Electronic Structure and Stability of the CH3NH3PbBr3 (001) Surface

TL;DR

This study uses density functional theory to analyze the surface energetics and electronic properties of CH3NH3PbBr3 perovskite (001) surfaces, revealing stable surface terminations and potential for interface tuning in solar cells.

Contribution

It provides the first detailed comparison of different surface terminations of CH3NH3PbBr3 and their electronic effects relevant for photovoltaic applications.

Findings

CH3NH3Br-terminated surface is more stable than PbBr2-terminated surface.

Surface states near band edges could influence photovoltaic performance.

Differences in electron affinity suggest possibilities for interface engineering.

Abstract

The energetics and the electronic structure of methylammonium lead bromine (CH3NH3PbBr3) perovskite (001) surfaces are studied based on density functional theory.
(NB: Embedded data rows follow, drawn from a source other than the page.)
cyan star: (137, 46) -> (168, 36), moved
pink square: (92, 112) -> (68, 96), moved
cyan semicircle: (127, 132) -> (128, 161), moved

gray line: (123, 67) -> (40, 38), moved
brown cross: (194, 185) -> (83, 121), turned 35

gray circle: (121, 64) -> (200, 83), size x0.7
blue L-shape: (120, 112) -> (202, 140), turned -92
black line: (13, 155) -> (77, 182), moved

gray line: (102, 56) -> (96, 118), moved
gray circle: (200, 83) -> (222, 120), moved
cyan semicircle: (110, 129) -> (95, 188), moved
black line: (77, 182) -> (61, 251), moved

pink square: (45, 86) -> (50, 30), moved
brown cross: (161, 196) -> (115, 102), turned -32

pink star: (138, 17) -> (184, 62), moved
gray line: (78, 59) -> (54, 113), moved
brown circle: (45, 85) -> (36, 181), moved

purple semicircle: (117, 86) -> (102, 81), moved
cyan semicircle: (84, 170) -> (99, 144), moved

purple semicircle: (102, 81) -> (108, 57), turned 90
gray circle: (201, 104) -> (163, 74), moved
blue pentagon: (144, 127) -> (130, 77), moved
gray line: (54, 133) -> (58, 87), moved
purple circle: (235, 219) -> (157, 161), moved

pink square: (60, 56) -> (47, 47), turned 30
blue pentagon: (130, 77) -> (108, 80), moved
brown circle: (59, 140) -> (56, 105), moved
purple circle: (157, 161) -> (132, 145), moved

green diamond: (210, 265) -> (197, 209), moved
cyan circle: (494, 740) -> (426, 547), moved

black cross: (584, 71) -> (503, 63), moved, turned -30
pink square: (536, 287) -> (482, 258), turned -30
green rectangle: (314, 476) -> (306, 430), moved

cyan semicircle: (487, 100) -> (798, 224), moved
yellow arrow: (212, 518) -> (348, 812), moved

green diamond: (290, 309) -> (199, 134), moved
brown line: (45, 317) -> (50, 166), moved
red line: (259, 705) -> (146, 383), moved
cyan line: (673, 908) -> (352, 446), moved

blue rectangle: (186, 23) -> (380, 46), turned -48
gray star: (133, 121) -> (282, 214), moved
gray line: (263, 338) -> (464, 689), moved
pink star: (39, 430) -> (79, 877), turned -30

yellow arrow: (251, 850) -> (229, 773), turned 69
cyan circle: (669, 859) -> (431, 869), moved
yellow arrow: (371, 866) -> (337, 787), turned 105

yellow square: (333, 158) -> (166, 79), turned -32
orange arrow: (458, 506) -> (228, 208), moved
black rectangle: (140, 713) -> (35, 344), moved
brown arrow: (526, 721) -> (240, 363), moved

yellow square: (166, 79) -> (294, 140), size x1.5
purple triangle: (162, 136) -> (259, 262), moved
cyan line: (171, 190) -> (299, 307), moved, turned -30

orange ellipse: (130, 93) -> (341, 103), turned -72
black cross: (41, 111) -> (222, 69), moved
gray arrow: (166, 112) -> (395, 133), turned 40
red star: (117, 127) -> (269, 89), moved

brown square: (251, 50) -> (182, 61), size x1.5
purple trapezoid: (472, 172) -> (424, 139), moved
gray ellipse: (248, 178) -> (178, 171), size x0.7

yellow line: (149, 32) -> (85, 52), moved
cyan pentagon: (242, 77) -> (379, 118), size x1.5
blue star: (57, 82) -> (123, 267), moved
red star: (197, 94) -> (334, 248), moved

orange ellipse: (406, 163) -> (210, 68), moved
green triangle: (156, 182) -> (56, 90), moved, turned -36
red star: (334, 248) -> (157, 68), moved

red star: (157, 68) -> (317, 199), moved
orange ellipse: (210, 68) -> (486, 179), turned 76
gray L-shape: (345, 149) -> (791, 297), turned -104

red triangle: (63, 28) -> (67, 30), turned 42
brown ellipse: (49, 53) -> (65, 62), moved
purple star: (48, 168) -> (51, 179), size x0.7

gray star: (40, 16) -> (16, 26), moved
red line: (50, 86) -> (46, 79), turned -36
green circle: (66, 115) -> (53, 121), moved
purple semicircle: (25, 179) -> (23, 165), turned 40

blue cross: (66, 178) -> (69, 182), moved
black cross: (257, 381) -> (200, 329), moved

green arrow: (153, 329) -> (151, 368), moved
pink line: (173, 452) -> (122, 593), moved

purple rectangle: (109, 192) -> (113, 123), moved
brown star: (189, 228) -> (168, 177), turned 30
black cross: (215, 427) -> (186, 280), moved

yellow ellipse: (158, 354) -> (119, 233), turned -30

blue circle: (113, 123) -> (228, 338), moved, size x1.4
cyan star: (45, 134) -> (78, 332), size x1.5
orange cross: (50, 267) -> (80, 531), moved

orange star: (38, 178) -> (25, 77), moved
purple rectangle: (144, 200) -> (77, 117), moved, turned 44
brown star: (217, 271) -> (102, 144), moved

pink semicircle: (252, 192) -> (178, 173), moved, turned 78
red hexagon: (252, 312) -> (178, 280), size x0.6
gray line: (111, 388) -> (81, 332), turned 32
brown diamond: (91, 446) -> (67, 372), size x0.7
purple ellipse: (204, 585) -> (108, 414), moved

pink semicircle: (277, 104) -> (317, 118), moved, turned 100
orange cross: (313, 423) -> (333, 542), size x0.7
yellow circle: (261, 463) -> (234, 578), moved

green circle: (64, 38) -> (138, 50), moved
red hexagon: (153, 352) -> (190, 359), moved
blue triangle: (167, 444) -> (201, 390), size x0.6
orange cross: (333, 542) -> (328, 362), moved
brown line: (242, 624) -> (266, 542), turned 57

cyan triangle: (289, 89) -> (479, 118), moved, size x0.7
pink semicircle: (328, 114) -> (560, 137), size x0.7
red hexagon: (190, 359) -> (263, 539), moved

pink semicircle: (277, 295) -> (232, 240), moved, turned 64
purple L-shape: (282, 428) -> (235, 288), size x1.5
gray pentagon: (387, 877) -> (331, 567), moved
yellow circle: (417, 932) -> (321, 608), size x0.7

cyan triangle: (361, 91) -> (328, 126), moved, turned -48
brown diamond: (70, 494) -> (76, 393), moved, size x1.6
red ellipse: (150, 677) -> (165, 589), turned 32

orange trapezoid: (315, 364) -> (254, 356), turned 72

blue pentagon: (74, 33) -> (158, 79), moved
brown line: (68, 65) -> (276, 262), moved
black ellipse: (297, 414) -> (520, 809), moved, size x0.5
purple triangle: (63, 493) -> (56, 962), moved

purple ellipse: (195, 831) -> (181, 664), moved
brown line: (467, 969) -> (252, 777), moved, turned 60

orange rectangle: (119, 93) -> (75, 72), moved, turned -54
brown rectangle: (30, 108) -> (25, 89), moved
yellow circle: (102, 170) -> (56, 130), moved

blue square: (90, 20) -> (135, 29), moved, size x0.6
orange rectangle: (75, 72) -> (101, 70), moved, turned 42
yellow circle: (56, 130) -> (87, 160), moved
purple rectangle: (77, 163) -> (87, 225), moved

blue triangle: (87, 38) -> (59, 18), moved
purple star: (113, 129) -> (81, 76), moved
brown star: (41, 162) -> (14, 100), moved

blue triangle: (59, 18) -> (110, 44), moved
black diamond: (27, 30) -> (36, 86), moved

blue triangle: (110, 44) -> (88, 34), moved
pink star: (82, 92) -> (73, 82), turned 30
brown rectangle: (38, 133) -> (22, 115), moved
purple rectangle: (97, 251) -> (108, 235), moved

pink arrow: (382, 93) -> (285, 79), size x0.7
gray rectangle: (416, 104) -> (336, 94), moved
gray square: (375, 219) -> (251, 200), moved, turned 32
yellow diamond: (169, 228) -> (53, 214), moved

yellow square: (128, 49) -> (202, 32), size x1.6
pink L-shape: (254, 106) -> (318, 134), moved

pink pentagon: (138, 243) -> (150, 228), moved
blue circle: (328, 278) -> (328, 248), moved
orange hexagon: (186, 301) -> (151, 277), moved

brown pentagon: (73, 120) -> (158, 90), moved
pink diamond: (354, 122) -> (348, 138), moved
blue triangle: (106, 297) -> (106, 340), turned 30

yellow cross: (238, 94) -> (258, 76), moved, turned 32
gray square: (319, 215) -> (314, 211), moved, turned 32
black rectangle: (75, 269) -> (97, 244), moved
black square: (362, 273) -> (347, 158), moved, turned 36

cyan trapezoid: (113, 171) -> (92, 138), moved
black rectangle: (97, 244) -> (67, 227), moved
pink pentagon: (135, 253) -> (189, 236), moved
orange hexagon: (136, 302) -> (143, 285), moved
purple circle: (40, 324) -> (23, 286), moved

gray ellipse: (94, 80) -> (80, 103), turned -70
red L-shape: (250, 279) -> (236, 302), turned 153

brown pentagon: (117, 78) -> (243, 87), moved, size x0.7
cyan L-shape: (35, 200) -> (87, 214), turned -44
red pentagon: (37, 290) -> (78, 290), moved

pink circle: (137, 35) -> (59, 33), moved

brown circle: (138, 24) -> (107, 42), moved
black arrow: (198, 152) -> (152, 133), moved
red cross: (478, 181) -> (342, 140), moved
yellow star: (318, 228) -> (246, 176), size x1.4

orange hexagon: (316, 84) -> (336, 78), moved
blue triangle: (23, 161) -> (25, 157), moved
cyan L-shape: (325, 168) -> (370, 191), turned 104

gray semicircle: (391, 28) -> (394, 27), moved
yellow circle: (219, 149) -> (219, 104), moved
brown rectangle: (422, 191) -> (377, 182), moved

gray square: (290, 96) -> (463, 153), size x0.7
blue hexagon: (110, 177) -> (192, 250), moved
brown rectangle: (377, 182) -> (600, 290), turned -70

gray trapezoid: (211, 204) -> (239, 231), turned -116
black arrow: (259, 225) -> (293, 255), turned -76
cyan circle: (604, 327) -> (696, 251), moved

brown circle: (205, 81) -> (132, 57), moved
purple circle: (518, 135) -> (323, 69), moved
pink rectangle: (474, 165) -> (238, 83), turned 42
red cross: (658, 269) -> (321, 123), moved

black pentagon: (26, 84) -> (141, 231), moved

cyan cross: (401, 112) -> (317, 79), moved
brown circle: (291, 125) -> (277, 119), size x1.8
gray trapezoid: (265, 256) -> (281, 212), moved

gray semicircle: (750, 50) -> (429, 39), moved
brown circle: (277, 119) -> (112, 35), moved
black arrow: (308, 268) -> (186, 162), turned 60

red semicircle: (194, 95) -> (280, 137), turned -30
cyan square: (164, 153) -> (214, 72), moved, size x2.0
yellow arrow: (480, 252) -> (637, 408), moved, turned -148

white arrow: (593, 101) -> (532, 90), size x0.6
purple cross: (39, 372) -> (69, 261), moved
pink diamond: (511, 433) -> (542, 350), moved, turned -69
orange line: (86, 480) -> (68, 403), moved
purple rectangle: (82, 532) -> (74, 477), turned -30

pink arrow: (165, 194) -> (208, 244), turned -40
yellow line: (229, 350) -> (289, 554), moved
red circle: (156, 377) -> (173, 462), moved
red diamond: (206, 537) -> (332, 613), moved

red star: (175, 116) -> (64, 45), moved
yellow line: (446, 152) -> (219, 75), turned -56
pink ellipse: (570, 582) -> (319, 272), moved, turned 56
By examining the surface grand potential, we predict that the CH3NH3Br-terminated (001) surface is energetically more favorable than the PbBr2-terminated (001) surface, under thermodynamic equilibrium conditions of bulk CH3NH3PbBr3. The electronic structure of each of these two different surface terminations retains some of the characteristics of the bulk, while new surface states are found near band edges which may affect the photovoltaic performance in the solar cells based on CH3NH3PbBr3. The calculated electron affinity of CH3NH3PbBr3 reveals a sizable difference for the two surface terminations, indicating a possibility of tuning the band offset between the halide perovskite and adjacent electrode with proper interface engineering.